How Rahm Emanuel Blew Historic Opportunity

Over at Down With Tyranny, Paul Lukasiak uses four tables to lay out HOW RAHM EMANUEL LOST THE HOUSE FOR THE DEMOCRATS-- AND HOW ACTBLUE, MOVEON, MARKOS, JANE, DUNCAN, HOWARD DEAN AND A HOST OF OTHERS SAVED THE DAY. The whole thing is a must read, but here is the summary:

Despite all the praise being heaped upon Rahm Emanuel for the Democratic Party takeover of the House of Representatives, his strategy was a failure. The simple fact is that Emanuel's plan was to target 21 Republican seats as part of his Democratic Congressional Campaign Committee's "Red to Blue" strategy, and as of right now, while Democrats needed to take 15 seats to regain control, only nine of those 21 DCCC picked seats have changed hands (three are still in contention).

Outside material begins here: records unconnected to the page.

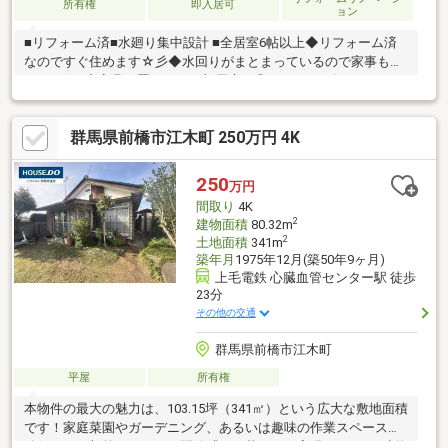
所有権
即入居可
ョン
■リフォーム済■水廻り集中設計 ■全居室6帖以上◆リフォーム済
なのですぐ住めます☆彡◆水回りがまとまっているので家事もし
やすい(^^♪◆家具を置いてもお部屋広々◎マイホーム探しは、コ
アライブにご相談ください！■自己資金０円から住宅購入できま
す!■他社様でご紹介されている物件も一緒にご提案できます。■他
群馬県前橋市江木町 250万円 4K
社様や過去にローンお断りされた方。ローンに自信あります。■
平日のご見学希望大歓迎です。ご見学予約は0120-919-727【通話
料無料】までお気軽にお電話ください。スマートフォンの方は青
250
万円
いバナーより、お問い合わせいただけます。
間取り
4K
2
建物面積
80.32m
2
土地面積
341m
築年月
1975年12月(築50年9ヶ月)
上毛電鉄 心臓血管センター駅 徒歩
23分
その他の交通
群馬県前橋市江木町
平屋
所有権
本物件の最大の魅力は、103.15坪（341㎡）という広大な敷地面積
です！家庭菜園やガーデニング、あるいは趣味の作業スペースの
確保など、郊外ならではの開放感ある暮らしを実現できます♪建物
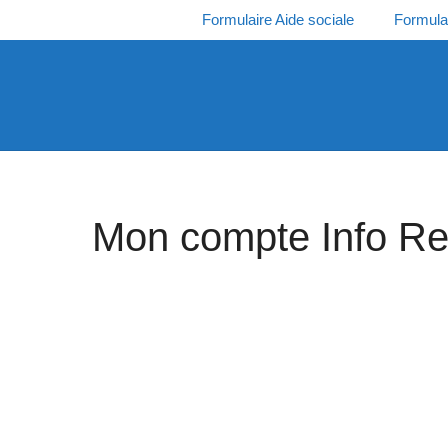
Aller
Formulaire Aide sociale
Formula
au
contenu
Mon compte Info Ret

Most of these candidates were "hand-picked" by Emanuel, based on his perception of their prospects to win election---and most of them failed, often by significant margins-- and at great financial cost. [...]

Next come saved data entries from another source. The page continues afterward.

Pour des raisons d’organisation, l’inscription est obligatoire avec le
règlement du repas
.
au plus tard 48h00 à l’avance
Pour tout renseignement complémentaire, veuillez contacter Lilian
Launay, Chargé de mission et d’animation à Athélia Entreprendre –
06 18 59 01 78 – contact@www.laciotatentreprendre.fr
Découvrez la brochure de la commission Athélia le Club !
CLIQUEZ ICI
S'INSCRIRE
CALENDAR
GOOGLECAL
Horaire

In other words, out of 35 races that the DCCC targeted for conversion to the Democratic Party by early July, Emanuel only managed to find "winners" in 12 of them on his own-- at least five of his other victories were based on progressive bloggers providing the seed money that demonstrated that these were viable candidates. Moreover, the DCCC picks included at least 6 races where the challenger does not seem to have had a realistic chance of success-- in other words, Emanuel directed money to candidates that could have been better used elsewhere. [...]

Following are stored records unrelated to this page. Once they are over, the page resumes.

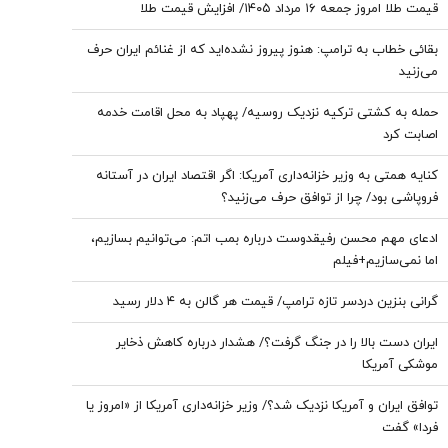
قیمت طلا امروز جمعه ۱۶ مرداد ۱۴۰۵/ افزایش قیمت طلا
بقائی خطاب به ترامپ: هنوز پیروز نشده‌اید که از غنائم ایران حرف
می‌زنید
حمله به کشتی ترکیه نزدیک روسیه/ پهپاد به محل اقامت خدمه
اصابت کرد
کنایه همتی به وزیر خزانه‌داری آمریکا: اگر اقتصاد ایران در آستانه
فروپاشی بود/ چرا از توافق حرف می‌زنید؟
ادعای مهم محسن رفیقدوست درباره بمب اتم: می‌توانیم بسازیم،
اما نمی‌سازیم+فیلم
گرانی بنزین دردسر تازه ترامپ/ قیمت هر گالن به ۴ دلار رسید
ایران دست بالا را در جنگ گرفت؟/ هشدار درباره کاهش ذخایر
موشکی آمریکا
توافق ایران و آمریکا نزدیک شد؟/ وزیر خزانه‌داری آمریکا از «امروز یا
فردا» گفت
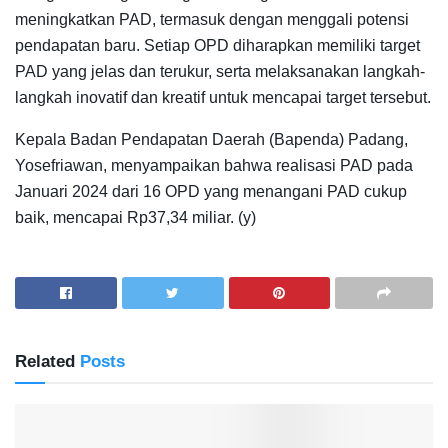
meningkatkan PAD, termasuk dengan menggali potensi
pendapatan baru. Setiap OPD diharapkan memiliki target
PAD yang jelas dan terukur, serta melaksanakan langkah-
langkah inovatif dan kreatif untuk mencapai target tersebut.
Kepala Badan Pendapatan Daerah (Bapenda) Padang,
Yosefriawan, menyampaikan bahwa realisasi PAD pada
Januari 2024 dari 16 OPD yang menangani PAD cukup
baik, mencapai Rp37,34 miliar. (y)
Related
Posts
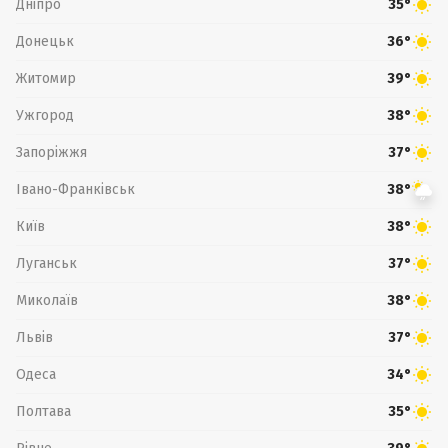
Дніпро
35°
Донецьк
36°
Житомир
39°
Ужгород
38°
Запоріжжя
37°
Івано-Франківськ
38°
Київ
38°
Луганськ
37°
Миколаїв
38°
Львів
37°
Одеса
34°
Полтава
35°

By way of contrast, the two largest ActBlue affiliated fundraising groups supported nine winning candidates before the DCCC finally recognized their competitive nature-- and supported eight other progressive candidates that, had they had earlier and more substantial support from the DCCC, stood an excellent chance of winning their races.

The most significant failure of Emanuel's strategy was his inability to recognize until it was too late truly competitive races in which progressives ran against entrenched right-wing incumbents. His "fourth wave" candidates included Charlie Brown (-7000), Larry Kissell (-480), Eric Massa (-6000), and Victoria Wulsin (-2300) all were within reach of defeating some of the most noxious right-wingers in the House, yet were virtually ignored by Emanuel. Emanuel's fourth wave also included Jack Davis (who came within 5700 votes of unseating Foley-tainted Tom Reynolds-- had the DCCC invested in that race when the Foley scandal broke, it could have made the difference) and Larry Grant, who was vying for an open seat in Idaho, and lost by 12,000 votes against a far-right winger.


Hopefully, the next DCCC chair won't make the same mistakes. We are positioned for more seats in '08 and a 435 seat strategy will result in even more in following elections.

For example, it was nationwide news in 2005 when Paul Hackett came close in OH-02. But by firing up the local Democrats and softening up the Republicans, Vic Wulsin came far closer this year (and may still win).

With Emanuel retired from the DCCC, hopefully they will retire his strategies too.